Mati-matian Kuliah PTN Bayar UKT Sendiri, Pas Jadi Sarjana Sukses Ortu Tiba-tiba Tuntut Balas Budi

Ingin kuliah PTN tapi dicekal ortu. Mati-matian kuliah sambil kerja untuk biaya UKT setelah jadi sarjana sukses ortu malah menuntut balas budi MOJOK.CO

Ilustrasi - Ingin kuliah PTN tapi dicekal ortu. Mati-matian kuliah sambil kerja untuk biaya UKT setelah jadi sarjana sukses ortu malah menuntut balas budi. (Ega Fansuri/Mojok.co)

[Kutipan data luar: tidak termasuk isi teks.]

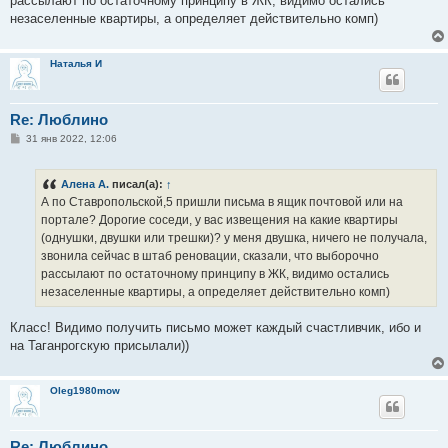
рассылают по остаточному принципу в ЖК, видимо остались
незаселенные квартиры, а определяет действительно комп)
Наталья И
Re: Люблино
С
31 янв 2022, 12:06
о
о
б
Алена А.
писал(а):
↑
щ
е
А по Ставропольской,5 пришли письма в ящик почтовой или на
н
портале? Дорогие соседи, у вас извещения на какие квартиры
и
е
(однушки, двушки или трешки)? у меня двушка, ничего не получала,
звонила сейчас в штаб реновации, сказали, что выборочно
рассылают по остаточному принципу в ЖК, видимо остались
незаселенные квартиры, а определяет действительно комп)
Класс! Видимо получить письмо может каждый счастливчик, ибо и
на Таганрогскую присылали))
Oleg1980mow
Re: Люблино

Tidak setiap mahasiswa beruntung bisa kuliah dengan dukungan biaya penuh dari orangtua. Ada juga yang, jangankan menerima dukungan biaya, mengungkapkan keinginan untuk kuliah PTN demi jadi sarjana saja langsung dipenggak (dilarang). Sehingga harus mengupayakan uang besar—seperti UKT—dengan jerih payah sendiri.

Masalahanya, ada model orangtua yang cenderung “tak tahu diri”—kalau meminjam kalimat narasumber Mojok. Sebab, sudah kuliah pakai biaya sendiri (untuk UKT dan lain-lain), ketika lulus dan menjadi sarjana sukses orangtua malah tiba-tiba menuntut balas.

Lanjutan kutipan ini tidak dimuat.